I wouldn't recommend mixing them. However, I like to break the rules and take my chances. I watch my cichlids interactions as best as I can. As of yet, I haven't seen any cross-species interactions.

I also raise up any fry to easily recognizable size (usually between 1"-1.5") to make sure everything looks good. If I have even the slightest doubt in the fish - I cull all of them.

So, I don't recommend doing it - but if you do decide to mix them, be sure you mix species that are not alike. This way they aren't confused as to who to spawn with, and if your fish should cross the fry should be easy to tell if they aren't exactly like they should be.


----------



## bac3492 (Jul 25, 2008)

so if i had cobue, what other cyno could i try and keep it with. I find them more interesting than any other genus. They have the prettiest males by far


----------



## why_spyder (Mar 2, 2006)

bac3492 said:


> so if i had cobue, what other cyno could i try and keep it with. I find them more interesting than any other genus. They have the prettiest males by far


Unfortunately, _C. afra_ Cobwe tend to be one of the "softest" of the _C. afra_-group. They need to not be dominated by any other species to really show their full color. My _C. afra_ Cobwe would not color up in the presence of my other _Cyno_'s. Others may have a different experience, though.
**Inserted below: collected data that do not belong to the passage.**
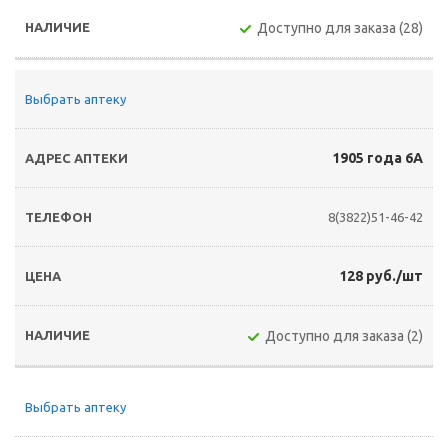
Доступно для заказа (28)
Выбрать аптеку
1905 года 6А
8(3822)51-46-42
128 руб./шт
Доступно для заказа (2)
Выбрать аптеку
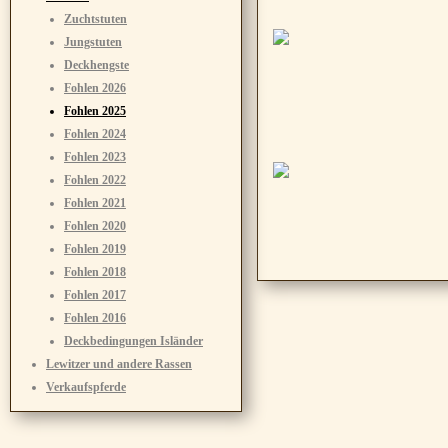
Zuchtstuten
Jungstuten
Deckhengste
Fohlen 2026
Fohlen 2025
Fohlen 2024
Fohlen 2023
Fohlen 2022
Fohlen 2021
Fohlen 2020
Fohlen 2019
Fohlen 2018
Fohlen 2017
Fohlen 2016
Deckbedingungen Isländer
Lewitzer und andere Rassen
Verkaufspferde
If you are dead set on mixing them with another _Cynotilapia_ species, find one where the females are much different - such as the _C_. sp. lion-group or _C_. sp. mbamba-group. Most of the other _C. afra_-group have similar looking females. There is also _C. axelrodi_, but I'm unaware of their female coloration.


----------



## why_spyder (Mar 2, 2006)

How could I forget...

After looking at my own signature - there is _C_. sp. hara. They have all blue females that won't look at all like _C. afra_ Cobwe.


----------



## teqvet (Mar 24, 2008)

cichlidaholic said:


> Mine are with Ps. Msobo Deeps, and a couple of nasty male peacocks.
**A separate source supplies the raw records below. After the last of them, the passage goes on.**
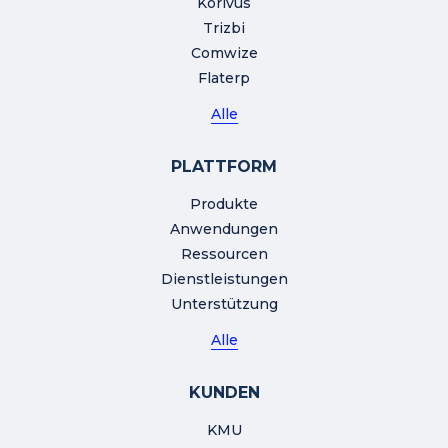
Korivus
Trizbi
Comwize
Flaterp
Alle
PLATTFORM
Produkte
Anwendungen
Ressourcen
Dienstleistungen
Unterstützung
Alle
KUNDEN
KMU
I'm housing the same setup. 8 white tops and 15 msobo. Really turning in to a stunning tank.


----------



## bac3492 (Jul 25, 2008)

why_spyder said:


> How could I forget...
> 
> After looking at my own signature - there is _C_. sp. hara. They have all blue females that won't look at all like _C. afra_ Cobwe.


So i could keep cobue/cobwe and white top hara together? If i can i will be super excited because i was having trouble choosing between the two. For a while i was planning on doing demasoni and white tops but i found a good deal on cobue/cobwe


----------



## bac3492 (Jul 25, 2008)

possibly labeotropheous trawavasse as a third species. I think the OB females and marmalade cat males are pretty awsome

55 gallon


----------



## why_spyder (Mar 2, 2006)

bac3492 said:


> So i could keep cobue/cobwe and white top hara together?
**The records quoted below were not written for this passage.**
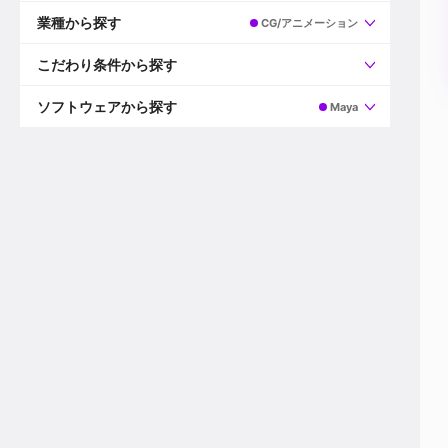
すべて
プロデューサー
業種から探す
CG/アニメーション
プロダクションマネージャー
ディレクター
すべて
ビデオグラファー
映画/ドラマ
こだわり条件から探す
エディター
広告映像(TV/WEB)
モーショングラファー
インハウス動画
すべて
カラリスト
企業VP
AI
ソフトウェアから探す
Maya
3DCGデザイナー
XR(AR/VR/MR)
企業紹介動画あり
コンポジター
CG/アニメーション
スタートアップ・ベンチャー
すべて
VFXアーティスト
PV/MV
上場企業
Premiere Pro
カメラマン
ライブ映像/空間演出
自社プロダクトを持つ
After Effects
配信オペレーター
デジタルサイネージ
海外拠点あり
Media Composer
ミキサー
動画投稿
土日祝休み
DaVinci Resolve
デザイナー
ライブ配信
年間休日120日以上
Flame
営業
テレビ番組
ワークライフバランス
Fusion
デスク
インターネット放送局
リモートワーク可
Final Cut Proシリーズ
プランナー
その他
東京以外の勤務地
EDIUS Pro
その他
年収600万円以上
Nuke
産休・育休制度あり
Cinema 4D
チームで20代が活躍
Blender
20代におすすめ
Houdini
30代におすすめ
Maya
40代におすすめ
3ds Max
未経験者歓迎
Shade3D
マネージャー採用
ZBrush
新規事業立ち上げメンバー
Animate
3名以上採用予定
Live2D
語学力を活かせる
Unreal Engine
ADからのキャリアステップ
Unity
Photoshop
Illustrator
Indesign
その他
What size tank are you working with - I should have asked this earlier.....

If you aren't afraid of experimenting, I would go for it. Just be prepared to remove a fish/group if things don't work out like you want.


----------



## bac3492 (Jul 25, 2008)

55 gallon tank. Plenty of filtration, 750 gallons between an emperor 400 and a HOT magnum 350


----------



## why_spyder (Mar 2, 2006)

That tank would be big enough for those two species. I wouldn't recommend anything smaller for the two species together - the _C_. sp. hara would most likely dominate the _C. afra_ Cobwe too much.


----------



## Cathje (Nov 15, 2007)

why_spyder said:


> Unfortunately, _C. afra_ Cobwe tend to be one of the "softest" of the _C. afra_-group. They need to not be dominated by any other species to really show their full color. My _C. afra_ Cobwe would not color up in the presence of my other _Cyno_'s. Others may have a different experience, though.
> 
> If you are dead set on mixing them with another _Cynotilapia_ species, find one where the females are much different - such as the _C_. sp. lion-group or _C_. sp. mbamba-group. Most of the other _C. afra_-group have similar looking females. There is also _C. axelrodi_, but I'm unaware of their female coloration.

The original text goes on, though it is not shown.